Con l’idea di fare l’analista? 

«Sono finita a lavorare in un ospedale psichiatrico. Ha presente il film Qualcuno volò sul nido del cuculo? L’ambiente era quello. Pazienti con una permanenza media di dodici anni, persone che entravano depresse e uscivano lobotomizzate. Con il mio capo provammo a modernizzare i metodi di cura. Creammo unità terapeutiche di cui facevano parte anche i portantini. Tra l’altro io ero fidanzata con un portantino, ma questa è un’altra storia. Alla fine il primario mi consigliò di studiare medicina. Ma dato che odiavo i medici, prima di cominciare mi regalai un Grand Tour in Europa, nel 1970. E lì mi sono innamorata dell’Italia».

Quanto ci è rimasta? 

«Doveva essere un solo giorno per ascoltare un concerto di un’amica alla Piccola Scala di Milano, per poi fermarmi a Aix-en-Provence. Ci sono restata otto mesi: Firenze, Venezia, la Sardegna selvaggia, Roma… Sono tornata a New York e ho iniziato a studiare tantissimo».

La New York anni Settanta. Lo Studio 54, sesso, droga e rock ‘n roll. 

«Macché. Studio e ricerca, ricerca e studio. Io tra l’altro facevo parte di un gruppo marxista leninista che respingeva l’uso della droga, malgrado adorassi la marijuana».

Nel 1978 si trasferì in Italia. 

«Un anno prima mi ero sposata con Andrea, italiano. E sono stata io a insistere per trasferirci. Lui sarebbe rimasto volentieri a New York».

Nei primi capitoli del libro racconta l’impatto con la burocrazia italiana. 

«Una giostra folle di documenti, carte e fotocopie, un rimbalzo kafkiano continuo da un ufficio all’altro. E nessuno che sapesse davvero di che cosa ci fosse bisogno per dare l’abilitazione a un medico americano. Inizialmente ero un medico disoccupato non occupabile. Poi sono venuti gli anni di ricerca e di tirocinio gratuito, i sotterfugi, le piccole umiliazioni… Alla fine riuscii ad aprire il mio studio medico: il primo mese, un paziente…il secondo, quattro».

Alla fine a quanti pazienti è arrivata? 

«Circa duemila all’anno».

Chiacchieriamo delle molte serie tv che hanno fatto conoscere agli italiani la sanità statunitense. Susan sostiene che il più veritiero resta E.R. Domando: e Grey’s Anatomy? «Un’idiozia». Per strada c’è un cassonetto che sputa monnezza. Chiudiamo con un giudizio su Roma.

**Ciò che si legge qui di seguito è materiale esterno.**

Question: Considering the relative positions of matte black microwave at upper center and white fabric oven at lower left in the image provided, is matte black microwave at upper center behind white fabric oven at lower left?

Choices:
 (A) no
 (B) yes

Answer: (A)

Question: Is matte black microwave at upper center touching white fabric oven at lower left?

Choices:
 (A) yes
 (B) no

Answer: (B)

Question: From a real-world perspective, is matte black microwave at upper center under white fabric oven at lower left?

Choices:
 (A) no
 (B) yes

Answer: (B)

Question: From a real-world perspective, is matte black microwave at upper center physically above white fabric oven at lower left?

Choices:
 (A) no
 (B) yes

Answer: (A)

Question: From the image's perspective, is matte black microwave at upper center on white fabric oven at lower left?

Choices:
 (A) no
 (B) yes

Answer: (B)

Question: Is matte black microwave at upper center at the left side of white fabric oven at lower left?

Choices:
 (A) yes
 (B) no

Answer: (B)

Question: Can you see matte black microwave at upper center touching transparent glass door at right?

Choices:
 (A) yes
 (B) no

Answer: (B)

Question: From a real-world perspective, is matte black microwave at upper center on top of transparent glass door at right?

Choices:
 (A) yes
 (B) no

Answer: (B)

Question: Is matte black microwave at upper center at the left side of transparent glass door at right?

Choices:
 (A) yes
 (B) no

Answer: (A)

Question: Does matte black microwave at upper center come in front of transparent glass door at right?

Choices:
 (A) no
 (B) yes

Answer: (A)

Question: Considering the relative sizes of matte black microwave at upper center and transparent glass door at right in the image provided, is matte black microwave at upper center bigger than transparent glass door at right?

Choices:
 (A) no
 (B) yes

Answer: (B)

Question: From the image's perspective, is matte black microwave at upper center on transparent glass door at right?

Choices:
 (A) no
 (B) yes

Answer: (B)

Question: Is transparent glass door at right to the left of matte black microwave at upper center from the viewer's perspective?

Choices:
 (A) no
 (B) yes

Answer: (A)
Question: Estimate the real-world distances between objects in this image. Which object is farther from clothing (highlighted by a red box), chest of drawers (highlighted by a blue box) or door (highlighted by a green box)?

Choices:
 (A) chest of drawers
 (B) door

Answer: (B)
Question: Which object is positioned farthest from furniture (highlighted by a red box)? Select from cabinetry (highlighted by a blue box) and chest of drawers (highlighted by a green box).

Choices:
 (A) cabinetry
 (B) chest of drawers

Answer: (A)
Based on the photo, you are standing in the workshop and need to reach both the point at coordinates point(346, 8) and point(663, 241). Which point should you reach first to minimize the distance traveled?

Lei l’ha vista evolversi negli ultimi quaranta anni. Come trova Roma oggi? 

«Ripetono tutti che Roma fa schifo. Mi pare che la spazzatura e la corruzione ci fossero anche prima dell’amministrazione di Virginia Raggi. Io ho visto Roma diventare una città meno provinciale e più cosmopolita».

Cosmopolita? Fioccano episodi di razzismo e di xenofobia. 

«L’Italia si sveglierà presto da questo incubo. Il trumpismo e il bannonismo ( Steve Bannon è stato uno degli strateghi della comunicazione di Trump, ndr) hanno aiutato tutti i Salvini del mondo a crescere. Ma gli italiani non sono né razzisti, né violenti, al contrario degli americani».

Gli americani lo sono? 

«Beh, il Paese è stato fondato sull’eliminazione fisica di chi c’era prima e sulla messa in schiavitù di intere popolazioni. Valuti lei».